You won’t find any commercial flour either: all grains are milled in-house. “Industrial flour is like coffee that has been proud for weeks or even months, it doesn’t smell like anything,” says Amorim. “It’s very old, it’s much more stable, it loses all that character. When you work with flour that has just been milled a couple of hours ago, it’s mind blowing – really tasty and aromatic. We wouldn’t be able to work solely with Portuguese grains if we bought flour.”
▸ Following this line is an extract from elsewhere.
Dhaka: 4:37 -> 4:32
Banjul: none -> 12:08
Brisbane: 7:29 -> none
But it’s stressful working with farmers that only produce very small quantities of grain, plus Amorim has a young child. Sleep, seemingly, is a luxury this young baker can ill afford. “I’m always a bit stressed out – am I going to have enough grain for tomorrow or for the next month?” he says. “It’s very hard work: such an innovative, artisanal project is very demanding.”
Amorim first realised the true gastronomic potential of bread whilst undertaking a six-month stage at The Fat Duck in Bray. Though he “never baked a loaf there” it was through conversations with other chefs in the three Michelin star restaurant’s development kitchens, shortly before the team relocated to Melbourne sans Amorim – “very professional, knowledgeable people” – that his bread obsession truly took hold. “Probably, if I hadn’t gone to The Fat Duck, I wouldn’t be baking bread right now,” he says.
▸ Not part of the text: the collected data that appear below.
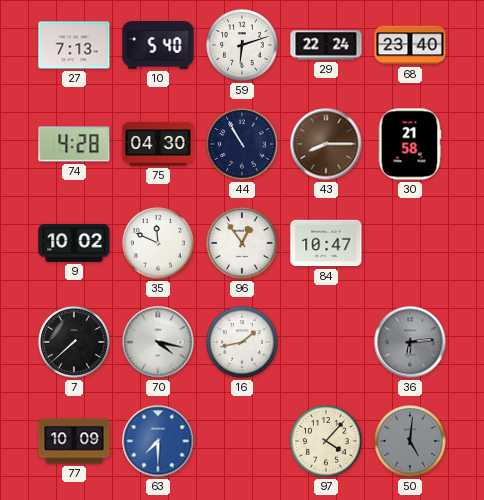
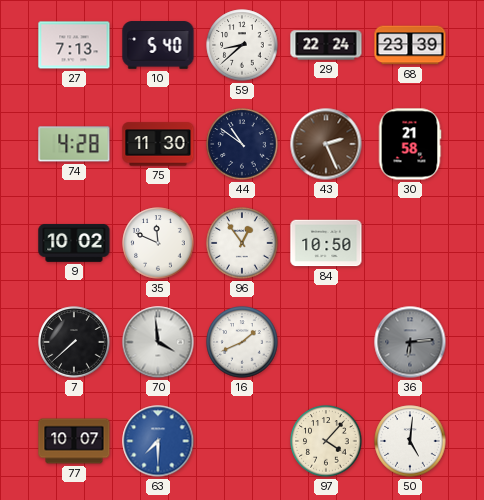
59: 6:12 -> 8:38
68: 23:40 -> 23:39
75: 04:30 -> 11:30
44: 10:55 -> 10:51
43: 8:15 -> 2:26
84: 10:47 -> 10:50
70: 4:17 -> 3:59
16: 1:43 -> 1:41
77: 10:09 -> 10:07
50 dial: grey -> white
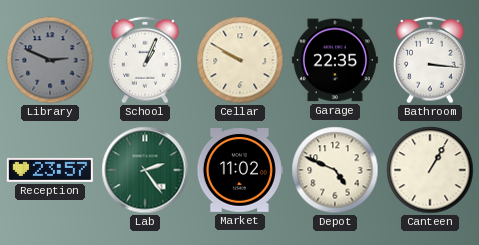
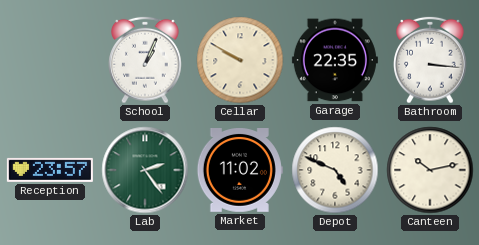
Library: 2:49 -> none
Canteen: 1:05 -> 10:13
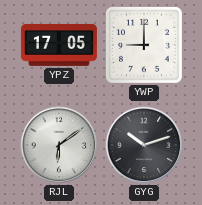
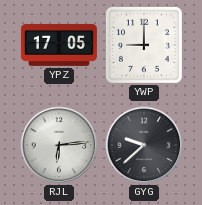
RJL: 6:09 -> 6:14
GYG: 10:12 -> 9:38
I’ve heard a rumour, I tell him, that his sourdough starter is actually from The Fat Duck itself?
“No it was from about a year before that,” he says. “I already made bread at home, but I started to think more deeply about it at The Fat Duck.”
Returning to Portugal – he grew up in Vila Nova de Gaia, to the south of Porto – he headed to Lisbon, via a stint at the two Michelin star Villa Joya restaurant on the Algarve, to take up a Masters in Gastronomic Sciences. Arriving in a city that was waking up gastronomically amid a renewed pride in the country’s larder, Amorim sensed “an opportunity to make better bread” in Lisbon, where “99.999% of bakeries make really crappy bread,” he says. “If you go to countries like Italy, there is more care for maintaining and preserving traditions than here in Portugal. A lot of the time even the eldest people don’t give a shit, they do what’s easiest.
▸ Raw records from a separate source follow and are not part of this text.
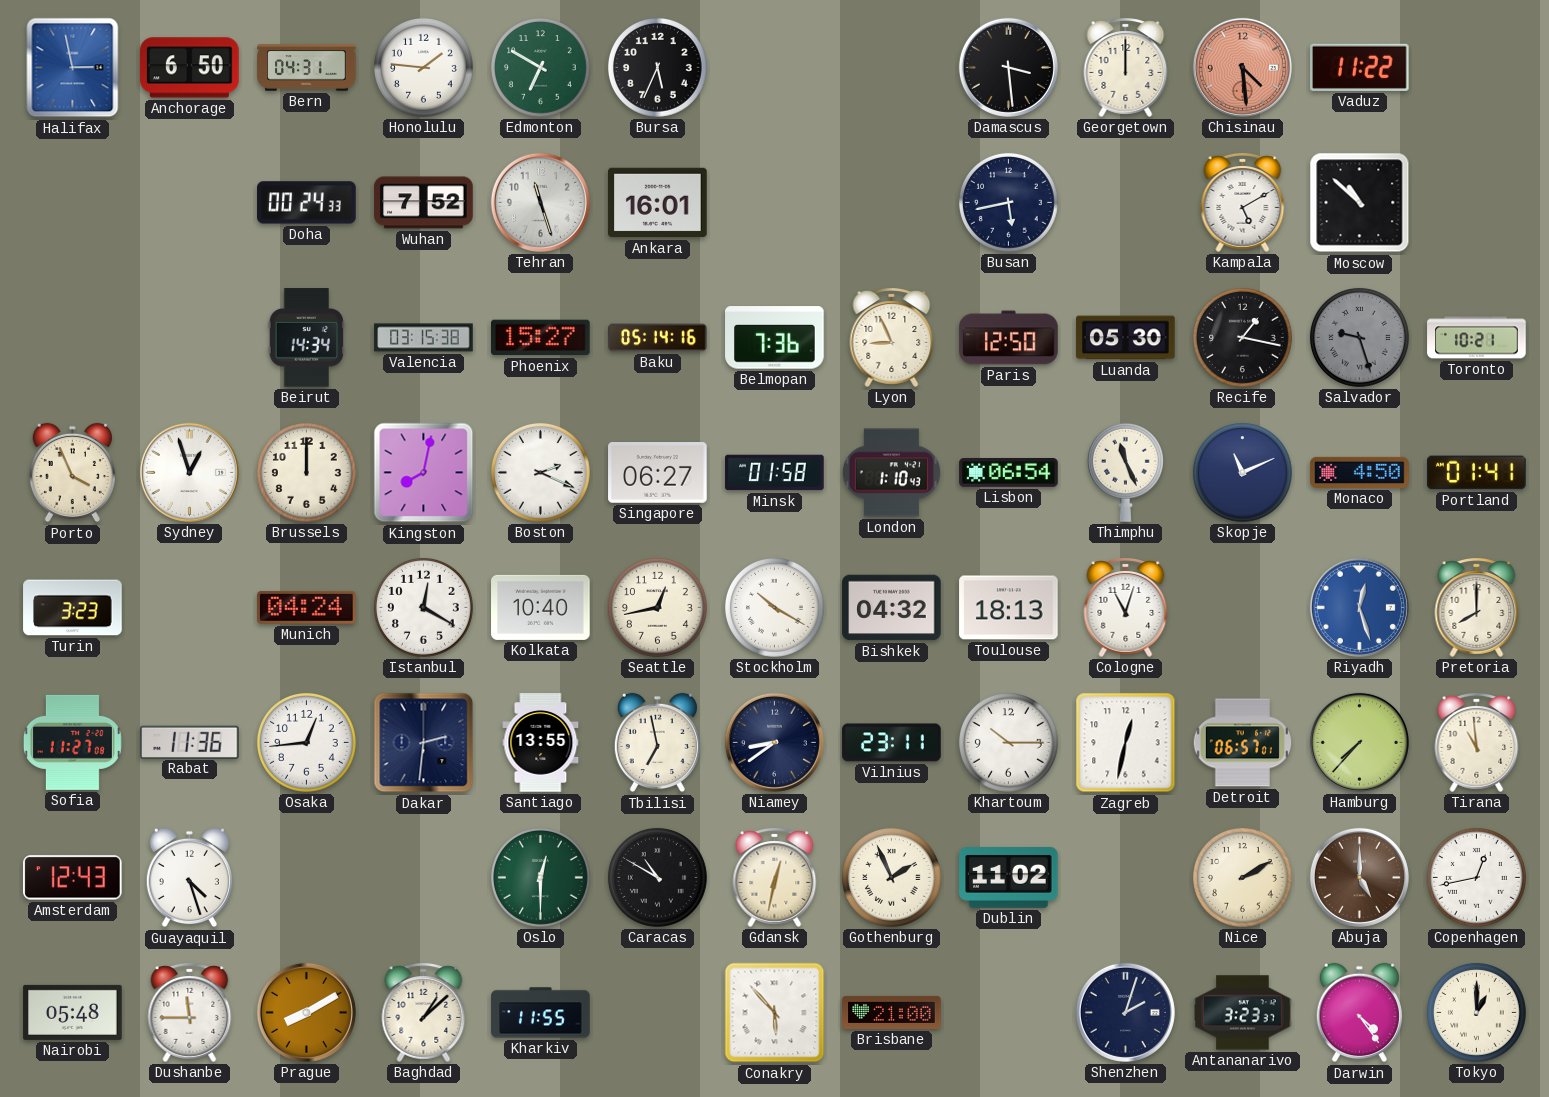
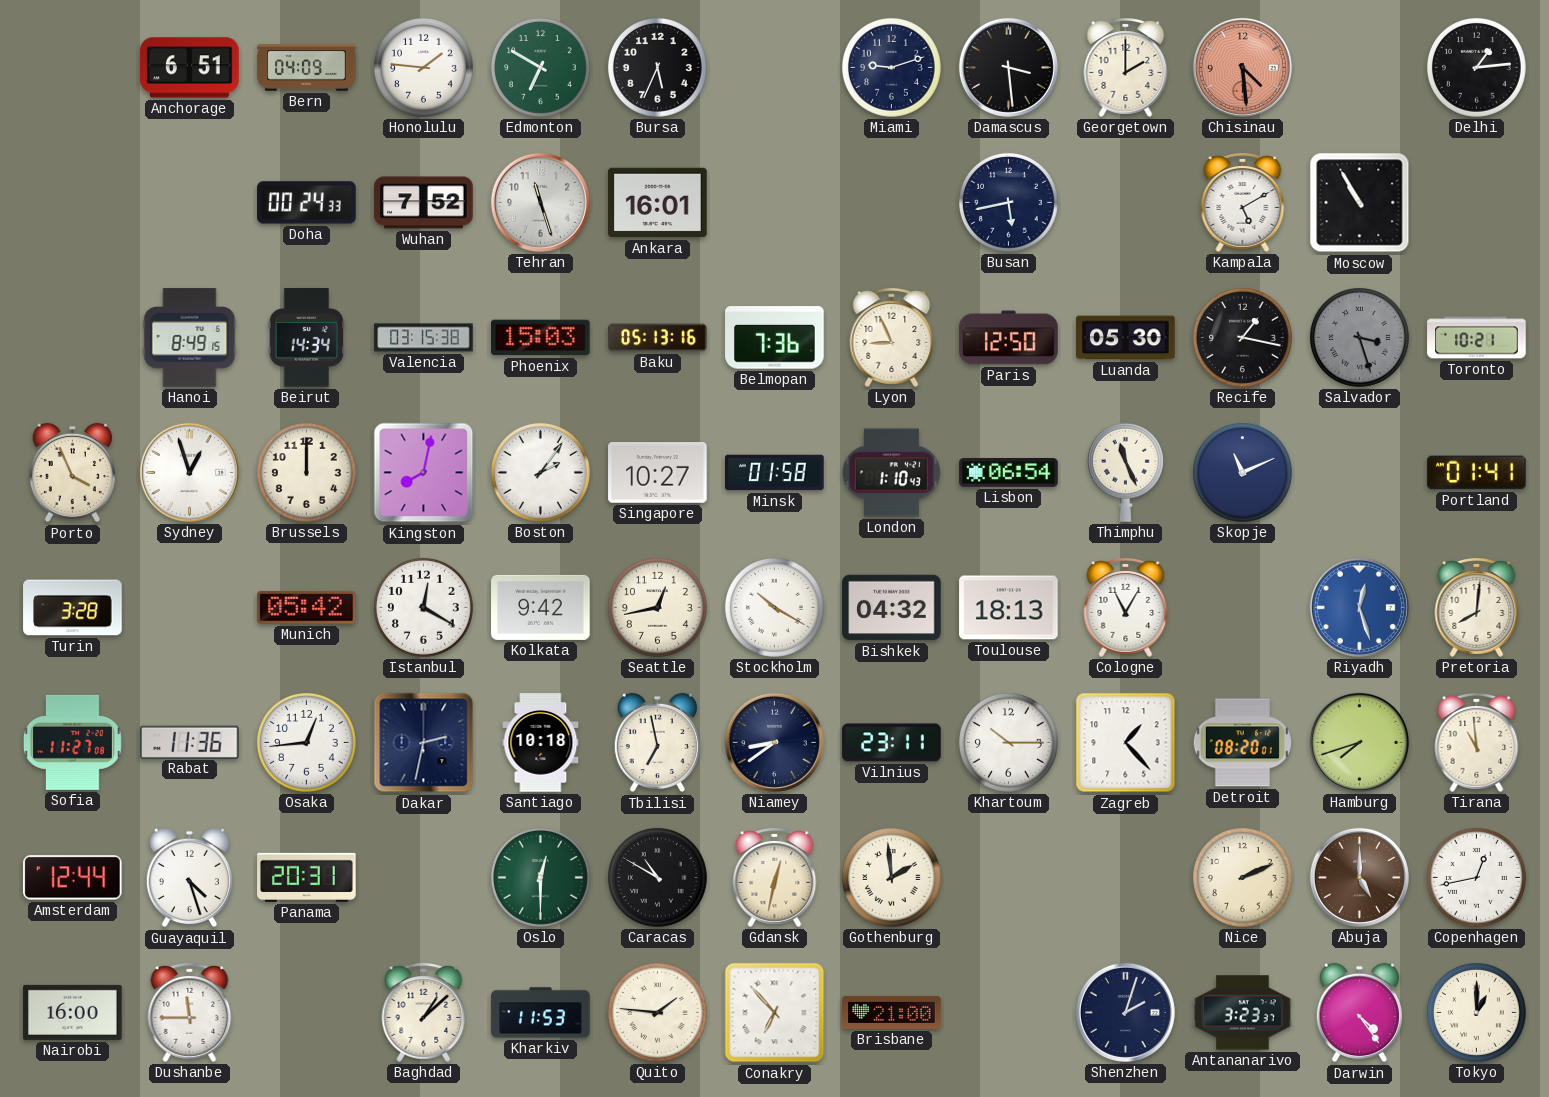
Halifax: 2:58 -> none
Anchorage: 6:50 -> 6:51
Bern: 04:31 -> 04:09
Miami: none -> 9:12
Georgetown: 12:00 -> 2:00
Vaduz: 11:22 -> none
Delhi: none -> 1:14
Moscow: 10:52 -> 10:55
Hanoi: none -> 8:49
Phoenix: 15:27 -> 15:03
Baku: 05:14 -> 05:13
Salvador: 9:27 -> 3:27
Boston: 2:19 -> 2:06
Singapore: 06:27 -> 10:27
Monaco: 4:50 -> none
Turin: 3:23 -> 3:28
Munich: 04:24 -> 05:42
Kolkata: 10:40 -> 9:42
Cologne: 11:03 -> 11:05
Pretoria: 8:00 -> 8:01
Dakar: 2:31 -> 2:32
Santiago: 13:55 -> 10:18
Zagreb: 12:32 -> 1:23
Detroit: 06:57 -> 08:20
Hamburg: 7:37 -> 7:42
Amsterdam: 12:43 -> 12:44
Panama: none -> 20:31
Gothenburg: 1:56 -> 1:59
Dublin: 11:02 -> none
Nice: 2:10 -> 2:11
Nairobi: 05:48 -> 16:00
Prague: 8:10 -> none
Kharkiv: 11:55 -> 11:53
Quito: none -> 1:46
Conakry: 5:53 -> 6:53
“[But] people are starting to get more sensitive to good food and ingredients that not only taste good, but are good for your health, good for the world and sustainable,” says Amorim.
He has no business partners and lives a short walk away from the bakery, so he can pop home in the afternoon to spend quality time with his wife and son. “I have a very small baby who I’m very proud of. I want to teach him to follow his dreams and be a fighter, do whatever it takes to get to where you want to be,” he says.
What’s the betting his son’s first word is ‘pão,’ the Portuguese word for bread?